Vegetarian diets are generally considered healthy, and when well-balanced, they can help in the fight against obesity, heart disease, diabetes and some forms of cancer. However, vegetarian diets can be unhealthy if not planned correctly, and they can contribute to high cholesterol. Since high cholesterol is a serious condition, the first step is to talk with a health-care provider who can help you formulate a safe and healthy eating plan.
Identification
There are three classifications of vegetarian diets. Lacto-ovo vegetarians do not consume meat, poultry or fish, but dairy products and eggs are allowed. Lacto vegetarians also do not consume eggs, but they do eat dairy products. The strictest form is called vegan. Vegans do not consume animals or animal products -- even foods such as honey, which comes from bees, are off-limits. Well-balanced vegetarian diets can be beneficial for managing many types of chronic illnesses, and according to the American Dietetic Association, even vegans can get all of the protein, vitamins and nutrients they need. When it comes to high cholesterol levels, vegans have the lowest risk, but lacto and lacto-ovo vegetarians need to be careful.
Cholesterol
Treating or preventing high cholesterol levels means eating a heart-healthy diet by limiting consumption of dietary cholesterol. The MayoClinic.com suggests limiting intake of cholesterol to no more than 200mg per day. Vegetarian foods that are high in cholesterol include egg yolks and whole milk. Vegetarians who consume eggs and dairy need to look for low-fat or fat-free options and egg substitutes. Meals should be baked, broiled or steamed using as little oil as possible. Avoiding vegetables that are packaged in cream, butter or sauces will also help. Vegetables are a part of a heart-healthy diet, but not if they are prepared in a way that adds fat, cholesterol and calories to the diet.
Fat
In addition to reducing cholesterol consumption, the National Heart, Lung and Blood Institute recommends limiting saturated fat to no more than 7 percent of daily total caloric intake, and trans fats should make up no more than 1 percent of daily total calories.

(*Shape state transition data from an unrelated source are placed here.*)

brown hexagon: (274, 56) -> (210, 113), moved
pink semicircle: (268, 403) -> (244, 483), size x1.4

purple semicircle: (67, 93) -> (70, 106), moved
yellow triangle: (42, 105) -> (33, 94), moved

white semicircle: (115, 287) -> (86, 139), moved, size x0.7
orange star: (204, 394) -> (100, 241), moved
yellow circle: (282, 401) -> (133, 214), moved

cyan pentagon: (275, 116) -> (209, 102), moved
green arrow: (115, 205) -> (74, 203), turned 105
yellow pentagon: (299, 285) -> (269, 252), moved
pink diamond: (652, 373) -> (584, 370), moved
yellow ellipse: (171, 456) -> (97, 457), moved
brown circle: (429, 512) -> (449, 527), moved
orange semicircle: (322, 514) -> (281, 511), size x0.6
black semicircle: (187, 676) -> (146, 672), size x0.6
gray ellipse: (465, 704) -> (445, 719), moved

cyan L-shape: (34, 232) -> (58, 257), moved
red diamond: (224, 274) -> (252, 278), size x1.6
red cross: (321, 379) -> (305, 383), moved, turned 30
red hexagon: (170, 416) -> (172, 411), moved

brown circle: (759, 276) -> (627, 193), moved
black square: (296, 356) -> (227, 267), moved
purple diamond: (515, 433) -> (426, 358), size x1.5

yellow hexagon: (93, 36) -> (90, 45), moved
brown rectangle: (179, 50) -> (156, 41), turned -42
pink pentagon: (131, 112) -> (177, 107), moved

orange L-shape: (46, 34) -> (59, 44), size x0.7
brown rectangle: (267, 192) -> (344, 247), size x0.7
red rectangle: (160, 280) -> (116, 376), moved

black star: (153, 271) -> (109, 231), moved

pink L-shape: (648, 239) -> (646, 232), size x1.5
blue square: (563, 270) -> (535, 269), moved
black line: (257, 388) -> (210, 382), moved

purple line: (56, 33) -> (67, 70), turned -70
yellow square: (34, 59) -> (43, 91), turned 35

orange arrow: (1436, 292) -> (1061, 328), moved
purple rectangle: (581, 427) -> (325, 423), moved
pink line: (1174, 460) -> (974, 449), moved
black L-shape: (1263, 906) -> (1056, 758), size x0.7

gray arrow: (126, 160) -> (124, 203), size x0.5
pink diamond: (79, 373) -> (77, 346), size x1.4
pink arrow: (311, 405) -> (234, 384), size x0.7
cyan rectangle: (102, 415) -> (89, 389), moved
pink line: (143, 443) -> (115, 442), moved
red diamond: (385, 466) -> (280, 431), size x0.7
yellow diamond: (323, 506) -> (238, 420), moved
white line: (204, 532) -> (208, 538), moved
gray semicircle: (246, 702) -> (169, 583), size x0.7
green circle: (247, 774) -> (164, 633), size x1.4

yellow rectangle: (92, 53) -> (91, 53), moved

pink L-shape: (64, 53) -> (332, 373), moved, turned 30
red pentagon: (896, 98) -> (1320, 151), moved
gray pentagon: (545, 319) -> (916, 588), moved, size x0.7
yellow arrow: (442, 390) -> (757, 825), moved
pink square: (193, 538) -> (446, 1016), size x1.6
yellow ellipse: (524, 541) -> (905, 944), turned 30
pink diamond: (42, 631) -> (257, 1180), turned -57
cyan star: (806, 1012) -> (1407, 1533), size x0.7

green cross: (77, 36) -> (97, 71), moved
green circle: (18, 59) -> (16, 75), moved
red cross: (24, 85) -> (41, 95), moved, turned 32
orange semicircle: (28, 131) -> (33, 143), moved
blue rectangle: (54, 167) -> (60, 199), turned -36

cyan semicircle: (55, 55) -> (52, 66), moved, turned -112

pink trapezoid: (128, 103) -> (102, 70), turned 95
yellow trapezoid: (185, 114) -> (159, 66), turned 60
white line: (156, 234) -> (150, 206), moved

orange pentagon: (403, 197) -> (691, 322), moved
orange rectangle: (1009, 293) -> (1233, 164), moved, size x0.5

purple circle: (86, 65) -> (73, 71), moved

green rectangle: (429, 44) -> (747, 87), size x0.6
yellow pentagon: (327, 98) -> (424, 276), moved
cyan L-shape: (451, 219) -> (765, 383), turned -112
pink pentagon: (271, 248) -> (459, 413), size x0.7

Vegetarian foods that contain high amounts of saturated fat include whole-milk dairy products, butter, margarine and oils such as coconut and palm oils. Trans fats are found in products that have been hydrogenated, such as crackers and baked goods, and in shortening and margarine. Vegetarians who consume such foods need to watch fat intake and choose healthier oils, such as olive and canola, when cooking.
Calories
Being overweight also increases your risk of developing high cholesterol levels. Pasta, breads, nuts and other vegetarian foods, although they are healthy, can also pack on the pounds if you eat too much. If you need to lose weight, reduce daily caloric intake by 500 calories to lose 1 lb. per week. Most whole-grain carbohydrate products come in low-calorie options.
Solution
To reduce the risk of developing high cholesterol, the American Academy of Family Physicians recommends that everyone, including vegetarians, get 5 cups of fruits and vegetables every day and consume dry beans, tree nuts, peas, lentils and soy products for protein, because they are low in cholesterol. Choose whole grains to meet daily carbohydrate needs since they are high in fiber and B12 vitamins. Fiber has been shown to lower cholesterol levels, and the goal is to get 25 to 35g every day.